*** Block opens ***

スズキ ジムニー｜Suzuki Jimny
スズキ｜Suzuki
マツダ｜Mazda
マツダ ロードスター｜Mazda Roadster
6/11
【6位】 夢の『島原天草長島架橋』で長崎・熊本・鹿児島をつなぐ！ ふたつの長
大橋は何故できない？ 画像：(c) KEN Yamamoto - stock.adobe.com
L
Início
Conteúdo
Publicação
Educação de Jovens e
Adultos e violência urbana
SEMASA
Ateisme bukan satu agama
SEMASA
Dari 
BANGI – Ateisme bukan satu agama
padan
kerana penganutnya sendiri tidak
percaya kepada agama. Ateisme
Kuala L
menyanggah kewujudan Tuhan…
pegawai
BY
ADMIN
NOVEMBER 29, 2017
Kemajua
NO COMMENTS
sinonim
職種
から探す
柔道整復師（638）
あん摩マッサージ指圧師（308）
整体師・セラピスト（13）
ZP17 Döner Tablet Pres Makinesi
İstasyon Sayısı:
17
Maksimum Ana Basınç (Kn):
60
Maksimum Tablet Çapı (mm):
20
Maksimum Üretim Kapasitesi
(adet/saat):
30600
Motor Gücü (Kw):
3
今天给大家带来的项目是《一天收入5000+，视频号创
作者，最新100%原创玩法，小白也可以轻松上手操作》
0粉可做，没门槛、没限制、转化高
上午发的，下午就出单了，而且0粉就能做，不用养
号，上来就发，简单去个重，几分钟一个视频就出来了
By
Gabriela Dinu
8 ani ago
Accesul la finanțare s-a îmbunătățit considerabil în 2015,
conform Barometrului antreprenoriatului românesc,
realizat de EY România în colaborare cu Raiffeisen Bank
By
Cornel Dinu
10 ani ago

*** Block closes ***

Lines from the one containing "上午发的，下午就出单了，而且0粉就能做，不用养" through the final line of the material should be set down exactly, and no other lines.

上午发的，下午就出单了，而且0粉就能做，不用养
号，上来就发，简单去个重，几分钟一个视频就出来了
By
Gabriela Dinu
8 ani ago
Accesul la finanțare s-a îmbunătățit considerabil în 2015,
conform Barometrului antreprenoriatului românesc,
realizat de EY România în colaborare cu Raiffeisen Bank
By
Cornel Dinu
10 ani ago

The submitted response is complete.